## Assignment
Leaving out the pictures, reproduce each record exactly and in full.
(Available data Opens)
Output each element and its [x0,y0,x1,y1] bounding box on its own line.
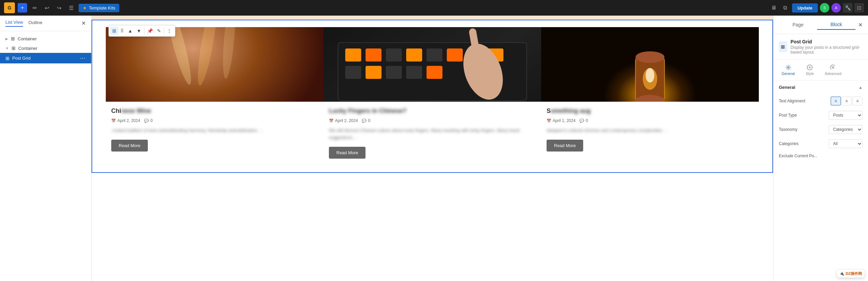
widget-header: ⊞ Post Grid Display your posts in a stru… [773,34,868,60]
svg-point-34 [787,67,789,68]
tab-general[interactable]: General [779,63,797,77]
svg-rect-12 [427,48,442,62]
settings-tabs-row: General Style Advanced [773,60,868,81]
tree-item-label-3: Post Grid [12,56,77,61]
avatar-s[interactable]: S [820,3,829,13]
read-more-button-1[interactable]: Read More [111,140,148,152]
comment-icon-3: 💬 [579,119,584,123]
avatar-a[interactable]: A [831,3,841,13]
align-center-button[interactable]: ≡ [842,97,852,105]
post-meta-3: 📅 April 1, 2024 💬 0 [547,118,753,123]
list-button[interactable]: ☰ [66,3,76,13]
monitor-icon[interactable]: 🖥 [769,3,778,13]
pin-button[interactable]: 📌 [145,27,155,35]
post-body-1: Chinese Wine 📅 April 2, 2024 💬 0 -rooted… [106,102,323,158]
canvas-top-bar [92,16,773,20]
tab-page[interactable]: Page [779,20,817,29]
tree-item-label-2: Container [18,46,86,51]
align-right-button[interactable]: ≡ [852,97,863,105]
post-grid-icon: ⊞ [5,56,9,61]
post-body-3: Something aug 📅 April 1, 2024 💬 0 steepe… [541,102,759,158]
svg-point-35 [832,67,834,68]
container-icon-2: ⊞ [12,45,16,51]
calendar-icon: 📅 [111,119,116,123]
arrange-up-button[interactable]: ▲ [126,27,135,35]
more-options-button[interactable]: ⋮ [165,27,174,35]
main-layout: List View Outline ✕ ▶ ⊞ Container ▼ ⊞ Co… [0,0,868,281]
svg-rect-10 [386,48,402,62]
external-link-icon[interactable]: ⧉ [781,3,790,13]
read-more-button-2[interactable]: Read More [329,147,366,159]
chevron-right-icon: ▶ [5,37,8,41]
edit-button[interactable]: ✎ [155,27,163,35]
pencil-icon[interactable]: ✏ [30,3,39,13]
calendar-icon-3: 📅 [547,119,551,123]
categories-row: Categories All [773,137,868,151]
item-options-icon[interactable]: ⋯ [80,55,86,61]
right-panel-header: Page Block ✕ [773,16,868,34]
svg-rect-20 [427,66,442,79]
right-panel-close-button[interactable]: ✕ [858,22,863,28]
topbar-right: 🖥 ⧉ Update S A 🔧 ⊡ [769,3,864,13]
tree-item-post-grid[interactable]: ⊞ Post Grid ⋯ [0,53,91,63]
general-section-header[interactable]: General ▲ [773,81,868,94]
comment-icon: 💬 [144,119,149,123]
right-panel: Page Block ✕ ⊞ Post Grid Display your po… [773,16,868,281]
tab-advanced[interactable]: Advanced [822,63,844,77]
chevron-down-icon: ▼ [5,46,9,50]
canvas-area[interactable]: ⊞ ⠿ ▲ ▼ 📌 ✎ ⋮ [92,16,773,281]
post-excerpt-1: -rooted tradition of wine and celebratin… [111,127,318,134]
calendar-icon-2: 📅 [329,119,334,123]
text-alignment-label: Text Alignment [779,99,805,103]
post-meta-1: 📅 April 2, 2024 💬 0 [111,118,318,123]
logo[interactable]: G [4,2,15,13]
comment-icon-2: 💬 [362,119,367,123]
tree-item-container-2[interactable]: ▼ ⊞ Container [0,43,91,53]
topbar: G + ✏ ↩ ↪ ☰ ★ Template Kits 🖥 ⧉ Update S… [0,0,868,16]
dz-badge-icon: 🔌 [840,272,844,276]
arrange-down-button[interactable]: ▼ [135,27,143,35]
svg-rect-9 [366,48,381,62]
grid-view-button[interactable]: ⊞ [110,27,118,35]
post-title-3: Something aug [547,107,753,115]
taxonomy-label: Taxonomy [779,127,797,132]
tab-outline[interactable]: Outline [28,20,42,26]
post-image-2 [323,27,541,102]
template-kits-button[interactable]: ★ Template Kits [79,4,119,12]
post-title-2: Lucky Fingers in Chinese? [329,107,536,115]
post-image-1 [106,27,323,102]
exclude-current-row: Exclude Current Po... [773,151,868,161]
post-type-select[interactable]: Posts [829,111,863,120]
categories-select[interactable]: All [829,139,863,148]
tab-list-view[interactable]: List View [5,20,23,27]
svg-rect-18 [386,66,402,79]
post-excerpt-2: We will discuss Chinese culture about lu… [329,127,536,141]
panel-close-button[interactable]: ✕ [81,20,86,26]
svg-rect-19 [406,66,422,79]
collapse-icon: ▲ [859,85,863,90]
widget-icon: ⊞ [779,41,787,52]
taxonomy-select[interactable]: Categories [829,125,863,134]
svg-rect-13 [447,48,463,62]
alignment-group: ≡ ≡ ≡ [831,97,863,105]
svg-rect-0 [106,27,323,102]
add-button[interactable]: + [18,3,27,13]
post-card-2: Lucky Fingers in Chinese? 📅 April 2, 202… [323,27,541,165]
undo-button[interactable]: ↩ [42,3,52,13]
tree-item-container-1[interactable]: ▶ ⊞ Container [0,34,91,43]
star-icon: ★ [83,5,87,11]
tab-style[interactable]: Style [803,63,816,77]
exclude-current-label: Exclude Current Po... [779,154,817,158]
redo-button[interactable]: ↪ [54,3,64,13]
plugins-icon[interactable]: 🔧 [843,3,852,13]
move-button[interactable]: ⠿ [118,27,126,35]
post-title-1: Chinese Wine [111,107,318,115]
read-more-button-3[interactable]: Read More [547,140,583,152]
sidebar-toggle-icon[interactable]: ⊡ [854,3,864,13]
svg-rect-11 [406,48,422,62]
widget-info: Post Grid Display your posts in a struct… [791,39,863,55]
tab-block[interactable]: Block [817,20,855,30]
svg-rect-17 [366,66,381,79]
align-left-button[interactable]: ≡ [831,97,841,105]
update-button[interactable]: Update [792,3,818,13]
(Available data Closes)
## Answer for this exercise
Output each element and its [x0,y0,x1,y1] bounding box on its own line.
widget-header: ⊞ Post Grid Display your posts in a stru… [773,34,868,60]
svg-point-34 [787,67,789,68]
tab-general[interactable]: General [779,63,797,77]
svg-rect-12 [427,48,442,62]
settings-tabs-row: General Style Advanced [773,60,868,81]
tree-item-label-3: Post Grid [12,56,77,61]
avatar-s[interactable]: S [820,3,829,13]
read-more-button-1[interactable]: Read More [111,140,148,152]
comment-icon-3: 💬 [579,119,584,123]
avatar-a[interactable]: A [831,3,841,13]
align-center-button[interactable]: ≡ [842,97,852,105]
post-meta-3: 📅 April 1, 2024 💬 0 [547,118,753,123]
list-button[interactable]: ☰ [66,3,76,13]
monitor-icon[interactable]: 🖥 [769,3,778,13]
pin-button[interactable]: 📌 [145,27,155,35]
post-body-1: Chinese Wine 📅 April 2, 2024 💬 0 -rooted… [106,102,323,158]
canvas-top-bar [92,16,773,20]
tab-page[interactable]: Page [779,20,817,29]
tree-item-label-2: Container [18,46,86,51]
align-right-button[interactable]: ≡ [852,97,863,105]
post-grid-icon: ⊞ [5,56,9,61]
post-body-3: Something aug 📅 April 1, 2024 💬 0 steepe… [541,102,759,158]
svg-point-35 [832,67,834,68]
container-icon-2: ⊞ [12,45,16,51]
calendar-icon: 📅 [111,119,116,123]
arrange-up-button[interactable]: ▲ [126,27,135,35]
more-options-button[interactable]: ⋮ [165,27,174,35]
main-layout: List View Outline ✕ ▶ ⊞ Container ▼ ⊞ Co… [0,0,868,281]
svg-rect-10 [386,48,402,62]
external-link-icon[interactable]: ⧉ [781,3,790,13]
read-more-button-2[interactable]: Read More [329,147,366,159]
chevron-right-icon: ▶ [5,37,8,41]
edit-button[interactable]: ✎ [155,27,163,35]
pencil-icon[interactable]: ✏ [30,3,39,13]
calendar-icon-3: 📅 [547,119,551,123]
categories-row: Categories All [773,137,868,151]
item-options-icon[interactable]: ⋯ [80,55,86,61]
right-panel-header: Page Block ✕ [773,16,868,34]
svg-rect-20 [427,66,442,79]
right-panel-close-button[interactable]: ✕ [858,22,863,28]
topbar-right: 🖥 ⧉ Update S A 🔧 ⊡ [769,3,864,13]
tree-item-post-grid[interactable]: ⊞ Post Grid ⋯ [0,53,91,63]
general-section-header[interactable]: General ▲ [773,81,868,94]
comment-icon: 💬 [144,119,149,123]
right-panel: Page Block ✕ ⊞ Post Grid Display your po… [773,16,868,281]
tab-advanced[interactable]: Advanced [822,63,844,77]
chevron-down-icon: ▼ [5,46,9,50]
canvas-area[interactable]: ⊞ ⠿ ▲ ▼ 📌 ✎ ⋮ [92,16,773,281]
post-excerpt-1: -rooted tradition of wine and celebratin… [111,127,318,134]
calendar-icon-2: 📅 [329,119,334,123]
text-alignment-label: Text Alignment [779,99,805,103]
post-meta-1: 📅 April 2, 2024 💬 0 [111,118,318,123]
logo[interactable]: G [4,2,15,13]
comment-icon-2: 💬 [362,119,367,123]
tree-item-container-2[interactable]: ▼ ⊞ Container [0,43,91,53]
topbar: G + ✏ ↩ ↪ ☰ ★ Template Kits 🖥 ⧉ Update S… [0,0,868,16]
dz-badge-icon: 🔌 [840,272,844,276]
arrange-down-button[interactable]: ▼ [135,27,143,35]
svg-rect-9 [366,48,381,62]
grid-view-button[interactable]: ⊞ [110,27,118,35]
post-title-3: Something aug [547,107,753,115]
taxonomy-label: Taxonomy [779,127,797,132]
tab-outline[interactable]: Outline [28,20,42,26]
post-image-2 [323,27,541,102]
template-kits-button[interactable]: ★ Template Kits [79,4,119,12]
post-title-2: Lucky Fingers in Chinese? [329,107,536,115]
post-image-1 [106,27,323,102]
exclude-current-row: Exclude Current Po... [773,151,868,161]
post-type-select[interactable]: Posts [829,111,863,120]
categories-select[interactable]: All [829,139,863,148]
tab-list-view[interactable]: List View [5,20,23,27]
svg-rect-18 [386,66,402,79]
post-excerpt-2: We will discuss Chinese culture about lu… [329,127,536,141]
panel-close-button[interactable]: ✕ [81,20,86,26]
svg-rect-19 [406,66,422,79]
collapse-icon: ▲ [859,85,863,90]
widget-icon: ⊞ [779,41,787,52]
taxonomy-select[interactable]: Categories [829,125,863,134]
svg-rect-13 [447,48,463,62]
alignment-group: ≡ ≡ ≡ [831,97,863,105]
svg-rect-0 [106,27,323,102]
add-button[interactable]: + [18,3,27,13]
post-card-2: Lucky Fingers in Chinese? 📅 April 2, 202… [323,27,541,165]
undo-button[interactable]: ↩ [42,3,52,13]
tree-item-container-1[interactable]: ▶ ⊞ Container [0,34,91,43]
star-icon: ★ [83,5,87,11]
tab-style[interactable]: Style [803,63,816,77]
exclude-current-label: Exclude Current Po... [779,154,817,158]
redo-button[interactable]: ↪ [54,3,64,13]
plugins-icon[interactable]: 🔧 [843,3,852,13]
move-button[interactable]: ⠿ [118,27,126,35]
post-title-1: Chinese Wine [111,107,318,115]
read-more-button-3[interactable]: Read More [547,140,583,152]
sidebar-toggle-icon[interactable]: ⊡ [854,3,864,13]
svg-rect-11 [406,48,422,62]
widget-info: Post Grid Display your posts in a struct… [791,39,863,55]
tab-block[interactable]: Block [817,20,855,30]
svg-rect-17 [366,66,381,79]
align-left-button[interactable]: ≡ [831,97,841,105]
update-button[interactable]: Update [792,3,818,13]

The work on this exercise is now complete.